I just put together an Open Builds CNC machine and I am using a Smoothie to control it. I just flashed the latest version of firmware (firmware-cnc.bin). I am running a v1.0b board. I have a Tr8*8-2p (8mm-2mm pitch) screws. My stepper motor is a standard 1.8 degree, 200 step device for the X, Y, and Z axis. The current is set to 2A. I set my alpha_steps_per_mm to 400 by using the calc:
step/mm = ((fullsteps per rotation) * (microsteps per step)) / (mil per rotation)
which should equate to:
400 = ((200 * 16) / 8)
I read that a v1 board uses 16 microsteps vs 32 for the newer boards. This appears to be the case for me. When I move the X axis stepper 1mm, I get .91mm as measured by a micrometer. When I move 10mm, I get 9.97mm. If I move several hundred mm’s (say 500 as measured with a meter stick), I will be over by several mm’s (approx 503 to 504mm). Something doesn’t quite add up. Any suggestions of things to check? Could other settings effect the scaling? I am obviously missing something.

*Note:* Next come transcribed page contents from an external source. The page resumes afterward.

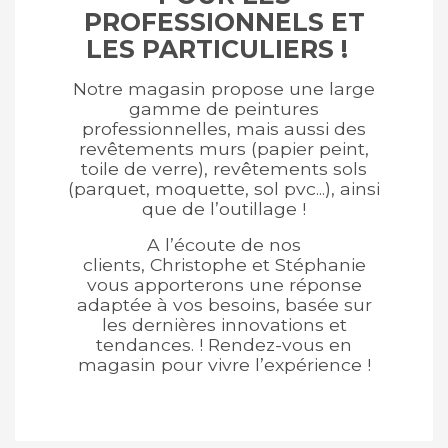
PROFESSIONNELS ET
LES PARTICULIERS !
Notre magasin propose une large
gamme de peintures
professionnelles, mais aussi des
revêtements murs (papier peint,
toile de verre), revêtements sols
(parquet, moquette, sol pvc...), ainsi
que de l’outillage !
A l’écoute de nos
clients, Christophe et Stéphanie
vous apporterons une réponse
adaptée à vos besoins, basée sur
les dernières innovations et
tendances. ! Rendez-vous en
magasin pour vivre l’expérience !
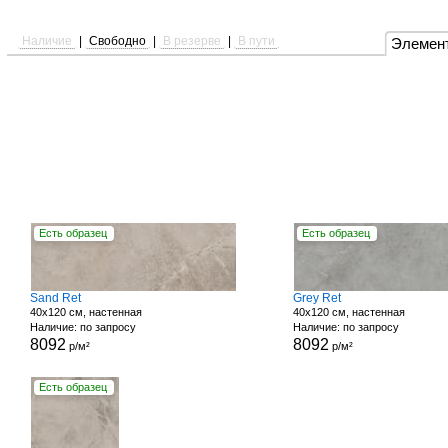
Наличие
|
Свободно
|
В резерве
|
В пути
Элемен
Есть образец
Есть образец
Sand Ret
Grey Ret
40x120 см, настенная
40x120 см, настенная
Наличие: по запросу
Наличие: по запросу
8092
8092
р/м²
р/м²
Есть образец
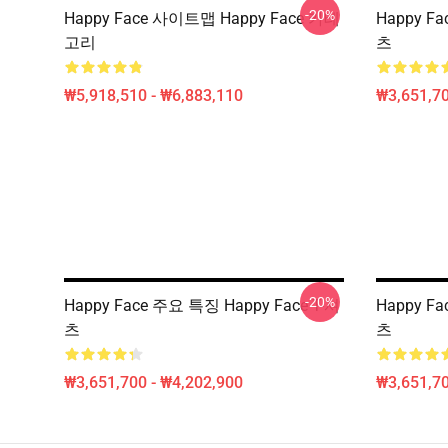
-20%
Happy Face 사이트맵 Happy Face 카테
Happy F
고리
츠
₩5,918,510 - ₩6,883,110
₩3,651,70
-20%
Happy Face 주요 특징 Happy Face T-셔
Happy F
츠
츠
₩3,651,700 - ₩4,202,900
₩3,651,70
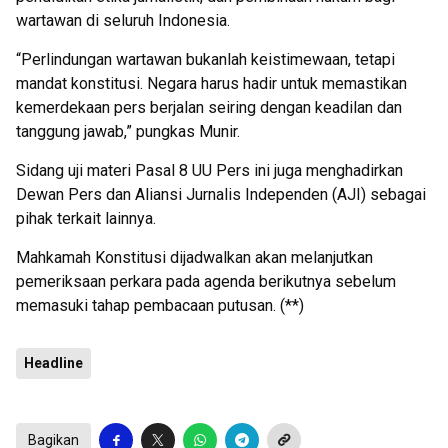
wartawan di seluruh Indonesia.
“Perlindungan wartawan bukanlah keistimewaan, tetapi
mandat konstitusi. Negara harus hadir untuk memastikan
kemerdekaan pers berjalan seiring dengan keadilan dan
tanggung jawab,” pungkas Munir.
Sidang uji materi Pasal 8 UU Pers ini juga menghadirkan
Dewan Pers dan Aliansi Jurnalis Independen (AJI) sebagai
pihak terkait lainnya.
Mahkamah Konstitusi dijadwalkan akan melanjutkan
pemeriksaan perkara pada agenda berikutnya sebelum
memasuki tahap pembacaan putusan. (**)
Headline
Bagikan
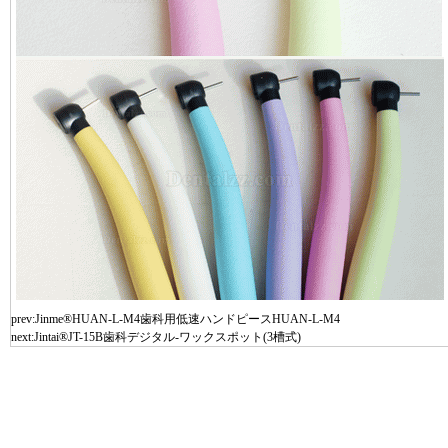
prev:
Jinme®HUAN-L-M4歯科用低速ハンドピースHUAN-L-M4
next:
Jintai®JT-15B歯科デジタル-ワックスポット(3槽式)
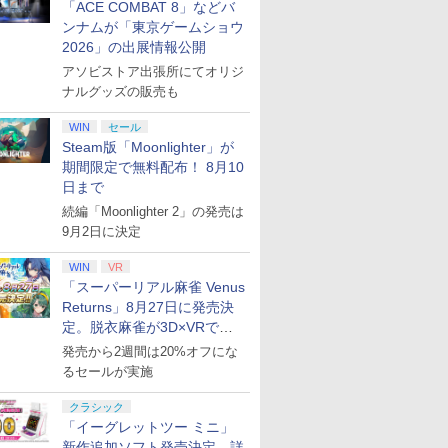
「ACE COMBAT 8」などバ
ンナムが「東京ゲームショウ
2026」の出展情報公開
アソビストア出張所にてオリジ
ナルグッズの販売も
WIN
セール
Steam版「Moonlighter」が
期間限定で無料配布！ 8月10
日まで
続編「Moonlighter 2」の発売は
9月2日に決定
WIN
VR
「スーパーリアル麻雀 Venus
Returns」8月27日に発売決
定。脱衣麻雀が3D×VRで復
活
発売から2週間は20%オフにな
るセールが実施
クラシック
「イーグレットツー ミニ」
新作追加ソフト発売決定。詳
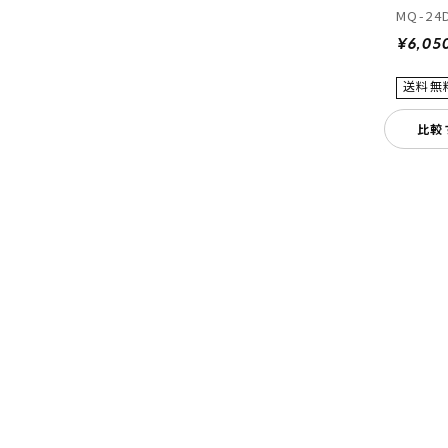
MQ-24
¥6,05
比較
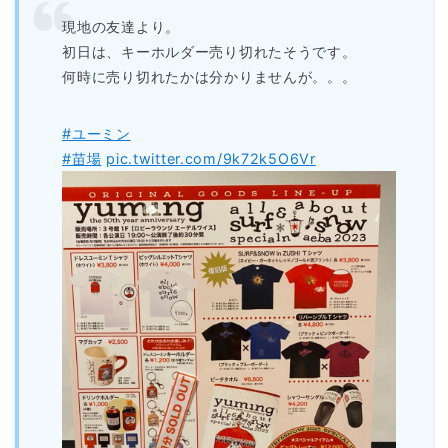
現地の友達より。
初日は、キーホルダー売り切れたそうです。
何時に売り切れたかは分かりませんが。。。
#ユーミン
#苗場
pic.twitter.com/9k72k5O6Vr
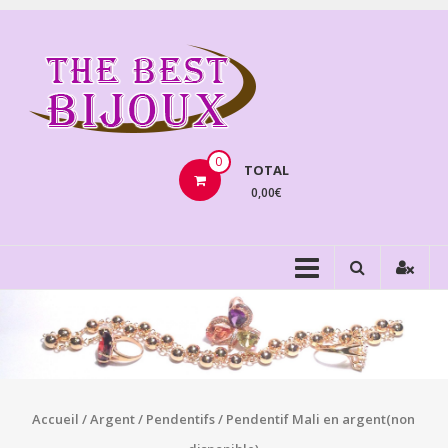
Aller
au
THEBE
contenu
BIJOU
VENTE
BIJOUX
0
TOTAL
FANTAISIE
0,00€
Accueil
/
Argent
/
Pendentifs
/ Pendentif Mali en argent(non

BTW - I have a TinyG board that I swapped in and with it’s recommended settings, I get the expected measurements as per the micrometer - both at 1mm (within .01mm) and 500mm.
@Sebastien_Plante I moved it 300mm to make it easier to measure. The actual distance traveled (as best as I can eyeball) is 302mm. By the formula you provided, that comes out to 397.35 mm
If it is a true tr8x8 then there is no fudge it will be exactly 400 or 800 steps/mm depending on your microstrpes (1/16 or 1/32) the advice to use some fractional steps/mm is bogus. You need to find out why it is not moving the correct distance. It could be they are not tr8x8, or there could be some mechanical issue. fudging the http://steps.mm when they should be exact is not the solution
@Phil_Aldrich I agree that “fudging” is not the best answer but using 397.35 seems to make it much more accurate when I run the X axis out to 300+ mm. It just seems odd that when using a TinyG board, I can set it exactly to 400 and it is dead on at 1mm or 300mm.
I suspect you are losing steps by having acceleration too fast and/or feed rate too fast. Although I would think it would stop short if pulses were lost.